Marisa siempre se había enorgullecido de su capacidad para mantener el control. Creía que los sentimientos eran algo que se podía manejar, que el corazón obedecía a la lógica si uno lo deseaba lo suficiente.
Pero con Andreas, todo era diferente.
Él estaba cerca—casi de manera imperceptible, sin presionar, sin los juegos habituales. No tenía prisa, no exigía nada, pero su presencia siempre se hacía sentir. Se sorprendía a sí misma esperando sus mensajes, buscando su mirada entre la multitud, disfrutando de la forma en que él la observaba.
Y eso la asustaba.
—Estás huyendo de él —le dijo un día su amiga.
Marisa frunció el ceño.
—Tonterías.
—No —sonrió su amiga—. Es evidente. Tienes miedo de lo que ya sientes.
Marisa quiso negarlo, pero sabía que sería una mentira.
Esa noche, Andreas volvió a la galería. Estaba de pie junto a un cuadro que ella adoraba: un lienzo abstracto con tonos difusos de rojo y azul, que se desvanecían el uno en el otro, como dos mundos que no podían estar juntos, pero tampoco existían separados.
—Me gusta —dijo él sin apartar la mirada.
—¿Por qué? —preguntó ella.
—Porque me recuerda a nosotros.
Su corazón dio un vuelco doloroso.
—¿Crees que somos tan diferentes?
Él se giró hacia ella con una mirada seria.
—Creo que somos demasiado parecidos. Ambos tenemos miedo de perder el control.
Ella desvió la mirada.
—Yo no tengo miedo.
Andreas sonrió.
—Entonces demuéstralo.
Marisa suspiró, llenando sus pulmones de aire.

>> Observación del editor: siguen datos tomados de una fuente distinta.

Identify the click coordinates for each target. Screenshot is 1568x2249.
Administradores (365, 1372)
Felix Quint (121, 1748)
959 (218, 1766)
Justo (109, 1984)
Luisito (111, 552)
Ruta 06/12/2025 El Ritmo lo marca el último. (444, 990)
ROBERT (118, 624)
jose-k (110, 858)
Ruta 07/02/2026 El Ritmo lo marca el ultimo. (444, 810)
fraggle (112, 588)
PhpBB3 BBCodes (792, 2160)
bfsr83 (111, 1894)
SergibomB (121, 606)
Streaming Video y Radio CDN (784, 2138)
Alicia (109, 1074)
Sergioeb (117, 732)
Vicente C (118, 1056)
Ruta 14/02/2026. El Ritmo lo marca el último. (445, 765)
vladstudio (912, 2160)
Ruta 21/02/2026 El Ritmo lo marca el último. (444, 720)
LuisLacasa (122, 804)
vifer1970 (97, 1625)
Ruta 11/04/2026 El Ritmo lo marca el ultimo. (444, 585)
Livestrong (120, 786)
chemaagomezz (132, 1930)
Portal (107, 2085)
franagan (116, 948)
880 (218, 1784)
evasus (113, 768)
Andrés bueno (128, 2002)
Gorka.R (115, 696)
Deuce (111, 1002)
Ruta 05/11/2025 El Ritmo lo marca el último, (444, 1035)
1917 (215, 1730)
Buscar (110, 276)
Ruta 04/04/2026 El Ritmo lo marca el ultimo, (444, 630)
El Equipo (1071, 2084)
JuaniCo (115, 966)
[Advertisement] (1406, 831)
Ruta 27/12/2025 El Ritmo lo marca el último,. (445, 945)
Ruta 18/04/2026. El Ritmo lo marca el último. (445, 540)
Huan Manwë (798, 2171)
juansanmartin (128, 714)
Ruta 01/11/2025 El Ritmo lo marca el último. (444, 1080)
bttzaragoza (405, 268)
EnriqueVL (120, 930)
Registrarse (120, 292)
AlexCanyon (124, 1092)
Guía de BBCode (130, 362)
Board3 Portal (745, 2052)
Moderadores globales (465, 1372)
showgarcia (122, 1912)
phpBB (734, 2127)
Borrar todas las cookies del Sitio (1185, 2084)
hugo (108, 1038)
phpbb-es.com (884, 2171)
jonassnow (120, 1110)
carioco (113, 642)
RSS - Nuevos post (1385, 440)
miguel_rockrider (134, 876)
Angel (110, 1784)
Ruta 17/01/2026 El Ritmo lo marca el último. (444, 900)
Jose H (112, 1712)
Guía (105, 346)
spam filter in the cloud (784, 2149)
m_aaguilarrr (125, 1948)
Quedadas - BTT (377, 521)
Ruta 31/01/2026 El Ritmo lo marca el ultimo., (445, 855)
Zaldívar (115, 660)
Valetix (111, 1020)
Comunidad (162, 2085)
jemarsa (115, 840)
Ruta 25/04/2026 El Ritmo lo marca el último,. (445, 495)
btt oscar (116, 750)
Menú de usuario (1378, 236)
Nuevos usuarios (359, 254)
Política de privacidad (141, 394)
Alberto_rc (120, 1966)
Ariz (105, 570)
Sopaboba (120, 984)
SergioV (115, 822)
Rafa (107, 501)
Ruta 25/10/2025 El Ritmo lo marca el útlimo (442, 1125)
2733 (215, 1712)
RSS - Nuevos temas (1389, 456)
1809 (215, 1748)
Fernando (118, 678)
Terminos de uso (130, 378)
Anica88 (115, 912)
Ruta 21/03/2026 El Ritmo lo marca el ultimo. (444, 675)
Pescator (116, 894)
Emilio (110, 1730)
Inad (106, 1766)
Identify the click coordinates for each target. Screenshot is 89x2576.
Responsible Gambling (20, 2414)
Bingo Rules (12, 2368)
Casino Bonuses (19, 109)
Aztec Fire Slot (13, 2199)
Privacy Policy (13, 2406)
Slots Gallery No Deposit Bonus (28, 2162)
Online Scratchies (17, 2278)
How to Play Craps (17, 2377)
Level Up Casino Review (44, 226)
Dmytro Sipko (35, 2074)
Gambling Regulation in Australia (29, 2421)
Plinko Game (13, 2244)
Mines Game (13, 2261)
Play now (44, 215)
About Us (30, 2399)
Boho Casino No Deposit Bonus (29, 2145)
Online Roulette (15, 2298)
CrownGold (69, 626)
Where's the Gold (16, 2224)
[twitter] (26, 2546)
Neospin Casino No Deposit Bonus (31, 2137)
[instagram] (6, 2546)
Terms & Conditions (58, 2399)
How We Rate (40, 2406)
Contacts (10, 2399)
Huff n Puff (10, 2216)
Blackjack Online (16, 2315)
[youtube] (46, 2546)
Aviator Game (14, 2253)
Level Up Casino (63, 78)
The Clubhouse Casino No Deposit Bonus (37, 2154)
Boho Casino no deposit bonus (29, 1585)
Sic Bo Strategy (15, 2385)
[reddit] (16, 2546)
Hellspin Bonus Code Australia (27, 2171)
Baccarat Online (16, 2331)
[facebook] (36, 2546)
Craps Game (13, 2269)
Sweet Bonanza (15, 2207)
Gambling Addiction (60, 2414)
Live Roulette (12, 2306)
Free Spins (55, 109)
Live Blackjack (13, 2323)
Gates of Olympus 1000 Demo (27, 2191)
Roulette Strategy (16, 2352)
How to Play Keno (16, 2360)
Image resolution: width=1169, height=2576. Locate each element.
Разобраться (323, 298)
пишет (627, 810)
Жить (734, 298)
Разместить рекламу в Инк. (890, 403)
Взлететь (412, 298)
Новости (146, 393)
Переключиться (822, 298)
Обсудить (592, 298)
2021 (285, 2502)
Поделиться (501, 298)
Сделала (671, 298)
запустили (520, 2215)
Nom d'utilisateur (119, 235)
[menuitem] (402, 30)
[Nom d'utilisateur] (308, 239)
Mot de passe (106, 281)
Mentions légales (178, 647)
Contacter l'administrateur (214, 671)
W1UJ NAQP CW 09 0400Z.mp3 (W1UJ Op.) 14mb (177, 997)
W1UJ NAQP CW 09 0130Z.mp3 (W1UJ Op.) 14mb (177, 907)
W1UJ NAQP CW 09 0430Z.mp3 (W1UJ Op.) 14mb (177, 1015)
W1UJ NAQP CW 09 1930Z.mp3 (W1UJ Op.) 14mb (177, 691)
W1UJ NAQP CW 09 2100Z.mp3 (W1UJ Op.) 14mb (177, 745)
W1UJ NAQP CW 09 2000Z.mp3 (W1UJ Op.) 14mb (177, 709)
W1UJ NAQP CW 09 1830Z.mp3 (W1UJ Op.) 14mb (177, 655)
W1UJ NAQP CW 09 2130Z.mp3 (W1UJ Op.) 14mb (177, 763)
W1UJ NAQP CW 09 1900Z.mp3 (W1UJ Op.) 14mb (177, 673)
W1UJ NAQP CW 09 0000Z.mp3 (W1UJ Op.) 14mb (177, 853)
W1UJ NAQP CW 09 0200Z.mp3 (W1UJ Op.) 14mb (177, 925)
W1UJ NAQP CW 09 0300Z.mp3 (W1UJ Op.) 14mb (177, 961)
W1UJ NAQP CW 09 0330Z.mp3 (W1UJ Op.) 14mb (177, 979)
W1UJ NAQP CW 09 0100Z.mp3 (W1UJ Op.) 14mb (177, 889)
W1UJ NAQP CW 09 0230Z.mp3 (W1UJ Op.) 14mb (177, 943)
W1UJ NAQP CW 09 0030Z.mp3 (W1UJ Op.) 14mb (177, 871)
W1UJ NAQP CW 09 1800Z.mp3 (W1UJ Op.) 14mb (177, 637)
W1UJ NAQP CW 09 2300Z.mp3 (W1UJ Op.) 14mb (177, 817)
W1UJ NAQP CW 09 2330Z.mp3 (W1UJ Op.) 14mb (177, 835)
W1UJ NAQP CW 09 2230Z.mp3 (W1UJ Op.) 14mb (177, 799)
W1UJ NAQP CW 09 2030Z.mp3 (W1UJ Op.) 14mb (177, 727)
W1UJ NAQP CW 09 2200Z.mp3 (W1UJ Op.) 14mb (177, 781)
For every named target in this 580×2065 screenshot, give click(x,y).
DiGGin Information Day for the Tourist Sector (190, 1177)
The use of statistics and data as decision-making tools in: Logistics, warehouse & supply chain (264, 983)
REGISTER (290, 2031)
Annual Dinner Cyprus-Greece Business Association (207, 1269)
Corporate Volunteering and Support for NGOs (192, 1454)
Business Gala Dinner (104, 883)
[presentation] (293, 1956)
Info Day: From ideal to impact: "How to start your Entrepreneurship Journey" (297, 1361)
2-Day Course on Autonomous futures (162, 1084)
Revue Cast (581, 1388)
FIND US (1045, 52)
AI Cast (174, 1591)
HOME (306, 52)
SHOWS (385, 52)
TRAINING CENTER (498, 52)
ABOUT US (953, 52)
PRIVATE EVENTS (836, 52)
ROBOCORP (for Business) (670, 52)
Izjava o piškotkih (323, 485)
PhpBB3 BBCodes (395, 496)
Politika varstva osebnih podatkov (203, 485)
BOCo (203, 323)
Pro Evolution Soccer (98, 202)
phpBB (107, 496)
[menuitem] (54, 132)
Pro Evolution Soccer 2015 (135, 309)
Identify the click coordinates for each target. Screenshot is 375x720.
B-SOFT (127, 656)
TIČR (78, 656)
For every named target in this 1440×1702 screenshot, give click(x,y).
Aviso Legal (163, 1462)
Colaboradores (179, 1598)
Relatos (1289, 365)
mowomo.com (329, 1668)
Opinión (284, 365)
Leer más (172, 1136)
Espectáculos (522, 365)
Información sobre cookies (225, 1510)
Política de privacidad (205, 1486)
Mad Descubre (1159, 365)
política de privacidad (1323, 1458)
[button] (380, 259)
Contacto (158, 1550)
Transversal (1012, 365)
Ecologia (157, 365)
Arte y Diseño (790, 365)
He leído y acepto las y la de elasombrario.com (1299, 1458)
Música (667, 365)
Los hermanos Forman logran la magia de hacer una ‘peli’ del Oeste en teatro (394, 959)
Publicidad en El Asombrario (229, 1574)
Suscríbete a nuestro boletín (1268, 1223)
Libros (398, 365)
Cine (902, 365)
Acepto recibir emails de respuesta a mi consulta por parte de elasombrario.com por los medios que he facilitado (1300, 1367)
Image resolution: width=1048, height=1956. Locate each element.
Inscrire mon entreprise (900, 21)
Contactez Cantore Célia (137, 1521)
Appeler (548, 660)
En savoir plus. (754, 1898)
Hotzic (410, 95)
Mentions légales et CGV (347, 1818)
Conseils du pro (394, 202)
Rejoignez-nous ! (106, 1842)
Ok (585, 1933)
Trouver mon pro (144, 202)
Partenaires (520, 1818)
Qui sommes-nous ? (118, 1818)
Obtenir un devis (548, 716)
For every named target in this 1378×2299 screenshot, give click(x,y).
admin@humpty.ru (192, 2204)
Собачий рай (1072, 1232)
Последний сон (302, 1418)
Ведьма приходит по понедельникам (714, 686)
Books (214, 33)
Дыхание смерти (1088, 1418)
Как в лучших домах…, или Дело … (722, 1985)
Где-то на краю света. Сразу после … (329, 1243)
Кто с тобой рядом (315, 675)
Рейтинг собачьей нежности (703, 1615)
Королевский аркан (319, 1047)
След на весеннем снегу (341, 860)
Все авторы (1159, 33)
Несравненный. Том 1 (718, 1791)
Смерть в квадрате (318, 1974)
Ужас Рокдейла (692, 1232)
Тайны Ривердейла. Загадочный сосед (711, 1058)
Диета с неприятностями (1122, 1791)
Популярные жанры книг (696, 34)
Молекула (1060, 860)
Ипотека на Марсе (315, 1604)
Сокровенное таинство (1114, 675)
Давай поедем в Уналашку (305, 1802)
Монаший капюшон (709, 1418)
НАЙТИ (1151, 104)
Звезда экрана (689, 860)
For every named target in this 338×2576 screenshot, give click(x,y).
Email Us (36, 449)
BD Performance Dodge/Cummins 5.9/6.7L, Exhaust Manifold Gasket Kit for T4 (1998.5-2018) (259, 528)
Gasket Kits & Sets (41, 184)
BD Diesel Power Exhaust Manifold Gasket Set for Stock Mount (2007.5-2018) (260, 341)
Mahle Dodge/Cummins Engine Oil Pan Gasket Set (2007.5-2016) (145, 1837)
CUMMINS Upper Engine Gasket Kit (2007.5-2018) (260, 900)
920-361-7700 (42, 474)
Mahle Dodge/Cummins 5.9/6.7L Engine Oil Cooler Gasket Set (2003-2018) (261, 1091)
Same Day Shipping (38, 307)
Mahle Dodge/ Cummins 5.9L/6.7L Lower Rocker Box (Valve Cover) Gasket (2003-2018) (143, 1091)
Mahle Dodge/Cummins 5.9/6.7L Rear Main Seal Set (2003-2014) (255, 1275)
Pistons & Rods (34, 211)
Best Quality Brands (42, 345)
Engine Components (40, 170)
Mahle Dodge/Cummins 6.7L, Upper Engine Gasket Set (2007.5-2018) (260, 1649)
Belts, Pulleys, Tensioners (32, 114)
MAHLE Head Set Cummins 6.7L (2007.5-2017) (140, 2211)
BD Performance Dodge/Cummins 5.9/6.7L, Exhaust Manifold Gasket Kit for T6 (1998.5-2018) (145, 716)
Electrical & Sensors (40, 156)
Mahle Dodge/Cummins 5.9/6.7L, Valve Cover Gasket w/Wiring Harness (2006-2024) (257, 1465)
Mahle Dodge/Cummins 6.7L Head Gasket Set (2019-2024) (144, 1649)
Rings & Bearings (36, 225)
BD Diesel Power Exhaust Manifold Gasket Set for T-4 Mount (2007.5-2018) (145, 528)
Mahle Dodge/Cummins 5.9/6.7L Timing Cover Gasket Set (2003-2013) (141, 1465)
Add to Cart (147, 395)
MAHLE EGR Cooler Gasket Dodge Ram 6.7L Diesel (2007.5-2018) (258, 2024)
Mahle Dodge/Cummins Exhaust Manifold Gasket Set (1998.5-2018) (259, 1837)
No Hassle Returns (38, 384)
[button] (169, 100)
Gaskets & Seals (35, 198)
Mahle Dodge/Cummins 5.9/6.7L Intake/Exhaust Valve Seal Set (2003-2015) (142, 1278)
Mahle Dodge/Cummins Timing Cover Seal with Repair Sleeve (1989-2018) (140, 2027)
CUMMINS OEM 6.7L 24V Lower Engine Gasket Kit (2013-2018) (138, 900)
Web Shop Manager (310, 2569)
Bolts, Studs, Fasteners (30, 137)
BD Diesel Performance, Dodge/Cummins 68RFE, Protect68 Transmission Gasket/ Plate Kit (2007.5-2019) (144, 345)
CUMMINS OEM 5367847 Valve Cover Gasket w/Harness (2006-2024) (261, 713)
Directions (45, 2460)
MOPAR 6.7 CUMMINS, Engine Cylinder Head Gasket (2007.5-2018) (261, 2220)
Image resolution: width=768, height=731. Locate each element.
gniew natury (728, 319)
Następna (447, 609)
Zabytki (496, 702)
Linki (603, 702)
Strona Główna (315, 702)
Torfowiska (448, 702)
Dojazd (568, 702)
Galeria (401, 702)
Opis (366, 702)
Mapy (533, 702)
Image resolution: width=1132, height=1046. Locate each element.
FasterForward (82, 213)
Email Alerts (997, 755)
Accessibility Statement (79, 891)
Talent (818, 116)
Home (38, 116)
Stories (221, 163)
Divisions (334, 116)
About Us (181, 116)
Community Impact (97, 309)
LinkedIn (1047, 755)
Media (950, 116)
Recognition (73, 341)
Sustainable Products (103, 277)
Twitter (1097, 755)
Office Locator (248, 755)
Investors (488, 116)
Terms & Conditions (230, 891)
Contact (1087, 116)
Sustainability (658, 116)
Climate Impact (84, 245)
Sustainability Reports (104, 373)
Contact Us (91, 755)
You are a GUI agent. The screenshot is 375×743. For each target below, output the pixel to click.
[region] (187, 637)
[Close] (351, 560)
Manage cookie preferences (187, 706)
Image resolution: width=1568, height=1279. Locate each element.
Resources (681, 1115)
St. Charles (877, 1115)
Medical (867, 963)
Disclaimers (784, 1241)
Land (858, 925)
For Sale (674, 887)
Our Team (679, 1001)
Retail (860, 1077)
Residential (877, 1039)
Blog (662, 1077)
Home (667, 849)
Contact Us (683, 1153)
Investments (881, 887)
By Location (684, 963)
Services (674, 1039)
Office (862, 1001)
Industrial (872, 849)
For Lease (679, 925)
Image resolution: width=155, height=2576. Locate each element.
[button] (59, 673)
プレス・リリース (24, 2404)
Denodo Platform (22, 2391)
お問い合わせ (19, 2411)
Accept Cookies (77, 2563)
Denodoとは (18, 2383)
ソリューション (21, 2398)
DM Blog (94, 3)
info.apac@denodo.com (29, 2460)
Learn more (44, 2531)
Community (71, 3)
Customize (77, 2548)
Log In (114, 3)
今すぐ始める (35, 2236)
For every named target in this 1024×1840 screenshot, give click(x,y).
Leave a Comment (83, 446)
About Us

—¿Y cómo se supone que debo hacerlo?
Él dio un paso más cerca, mirándola a los ojos.
—Permítete simplemente sentir.
Ella se quedó inmóvil. La distancia entre ellos prácticamente desapareció y, por primera vez, no retrocedió.
Marisa no sabía qué pasaría después. Pero, por primera vez en mucho tiempo, no quería controlar nada.